■ MATERIAL PROVIDED
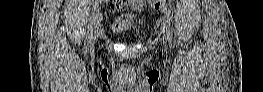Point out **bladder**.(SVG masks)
<instances>
[{
  "instance_id": "31cf9c89",
  "label": "bladder",
  "mask_w": 263,
  "mask_h": 92,
  "mask_svg": "<svg viewBox=\"0 0 263 92\" xmlns=\"http://www.w3.org/2000/svg\"><path fill=\"white\" fill-rule=\"evenodd\" d=\"M137 24H139V17L134 13L116 16L110 23V30L118 35H126Z\"/></svg>"
}]
</instances>
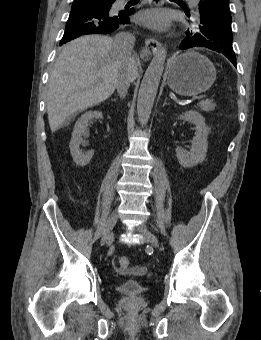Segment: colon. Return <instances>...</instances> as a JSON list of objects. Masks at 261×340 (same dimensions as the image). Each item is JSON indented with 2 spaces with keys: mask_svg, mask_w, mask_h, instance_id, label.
I'll return each instance as SVG.
<instances>
[{
  "mask_svg": "<svg viewBox=\"0 0 261 340\" xmlns=\"http://www.w3.org/2000/svg\"><path fill=\"white\" fill-rule=\"evenodd\" d=\"M130 266V261L127 257L122 256L116 259L113 263V267L118 272L126 271Z\"/></svg>",
  "mask_w": 261,
  "mask_h": 340,
  "instance_id": "obj_1",
  "label": "colon"
}]
</instances>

■ TASK DESCRIPTION
The lines from the one holding "Segment: colon. Return" through the end of the material above are to be echoed exactly, both ends included. Do not include pictures.

■ TASK RESULT
Segment: colon. Return <instances>...</instances> as a JSON list of objects. Masks at 261×340 (same dimensions as the image). Each item is JSON indented with 2 spaces with keys: mask_svg, mask_w, mask_h, instance_id, label.
I'll return each instance as SVG.
<instances>
[{
  "mask_svg": "<svg viewBox=\"0 0 261 340\" xmlns=\"http://www.w3.org/2000/svg\"><path fill=\"white\" fill-rule=\"evenodd\" d=\"M130 266V261L127 257L122 256L116 259L113 263V267L118 272L126 271Z\"/></svg>",
  "mask_w": 261,
  "mask_h": 340,
  "instance_id": "obj_1",
  "label": "colon"
}]
</instances>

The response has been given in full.